Sitolojide çok sayıda nukleussuz, keratinize skuamoz hücrelerin görülmesi epidermal kist tanısı için önemli ipucudur15.Olgumuzda görüntüleme yöntemlerinden sonra yapılan İİAB'de, malignite yönünden negatif, keratinöz kist içeriği ile uyumlu olarak raporlandı.
Epidermoid kistlerin malign transformasyonları oldukça nadir olmakla birlikte literatürde sunulmuş vaka raporları bulunmaktadır4,7,13,16. Bu kistlerin kesin tanısı histopatolojik inceleme ile konmaktadır14.

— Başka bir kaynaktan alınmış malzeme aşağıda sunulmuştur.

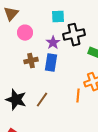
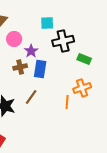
purple star: (53, 43) -> (31, 51), moved
brown line: (42, 100) -> (31, 97), moved

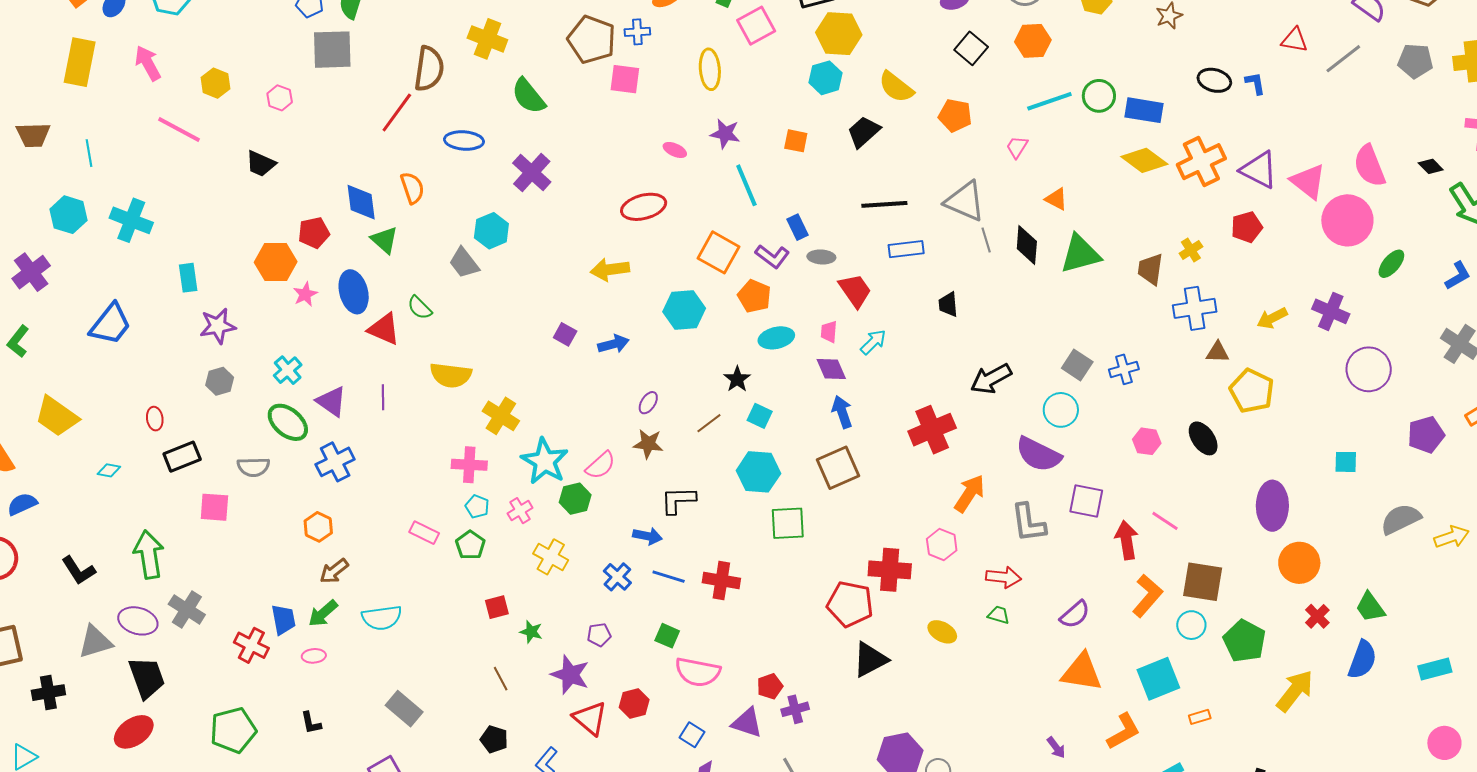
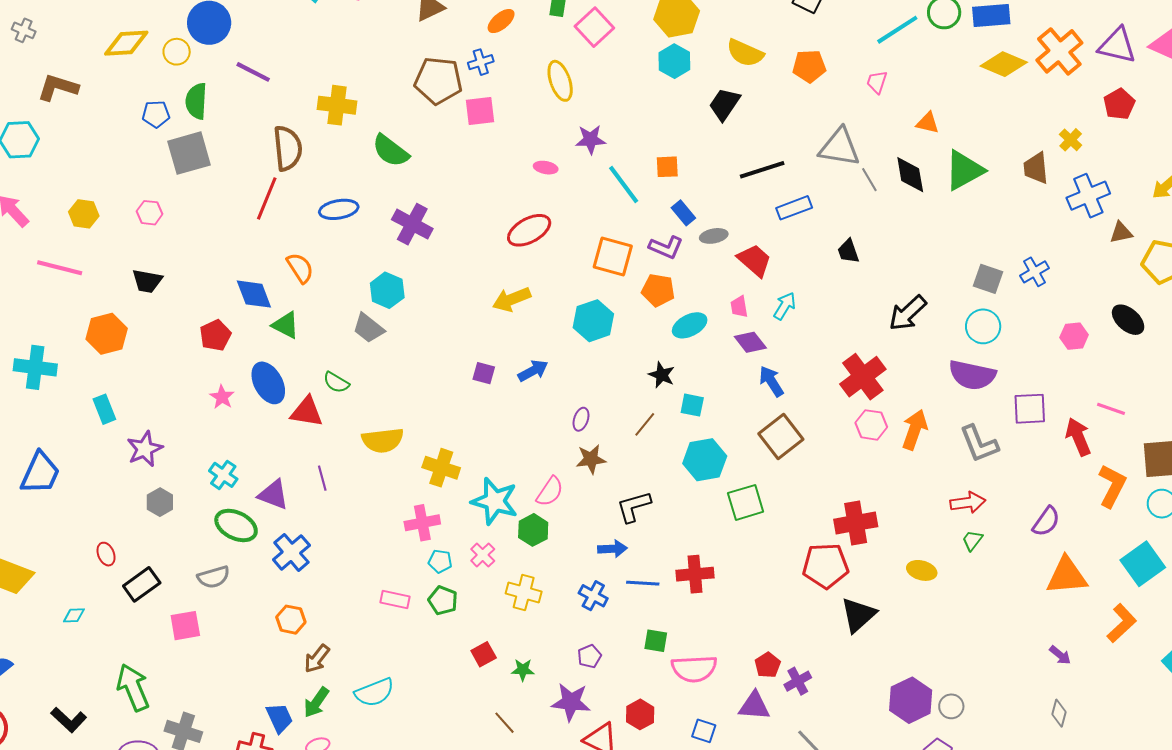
orange square: (796, 141) -> (667, 167), moved
orange hexagon: (276, 262) -> (107, 334), moved
pink hexagon: (942, 545) -> (871, 425), moved
green trapezoid: (999, 615) -> (972, 540), turned -55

Boyun epidermoid kistlerin tedavisi lezyonun cerrahi olarak çıkarılmasıdır. Cerrahi yaklaşıma kistin lokalizasyonuna ve büyüklüğüne göre karar verilmelidir11. Boyun epidermoid kistleri eksternal insizyonla çıkarılabileceği gibi büyük kistler hem intaroral hem de eksternal yaklaşımla eksize edilebilirler. Çıkarılamayacak kadar büyük olan kistlerde kist içeriği boşaltılıp hacmi küçültülerek daha kolay disseke edilebilir4. Çok büyük kistlerde marsupiyalizasyon diğer bir tedavi seçeneği olabilir17.Bu kistlerin prognozu oldukça iyidir. Eğer total olarak çıkartılırlarsa nüks ve maligniteye dönüşüm olasılığı oldukça düşüktür17,11.

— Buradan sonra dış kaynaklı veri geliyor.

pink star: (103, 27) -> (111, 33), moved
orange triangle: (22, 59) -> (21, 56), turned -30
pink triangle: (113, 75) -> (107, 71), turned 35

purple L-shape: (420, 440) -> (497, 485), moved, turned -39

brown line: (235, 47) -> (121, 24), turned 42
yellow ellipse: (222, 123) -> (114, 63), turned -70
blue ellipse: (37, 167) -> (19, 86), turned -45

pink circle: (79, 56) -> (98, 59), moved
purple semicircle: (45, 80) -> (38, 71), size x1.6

Sonuç olarak, epidermoid kistler sıklıkla konjenital bir kitle olup baş boyun bölgesinde nadir görülmekle birlikte, ileri yaşlarda da görülebileceği ve boyun kitlelerinin ayırıcı tanısında akılda tutulmalıdır. Boyun kitlelerinden ayırımında operasyon öncesi yapılan görüntüleme yöntemleri yardımcı olsa da kesin tanı histopatolojik olarak konur. Tedavisinde cerrahi olarak doğru yaklaşım ve uygun teknik ile çıkartılırlarsa rekürrens olasılığı söz konusu değildir.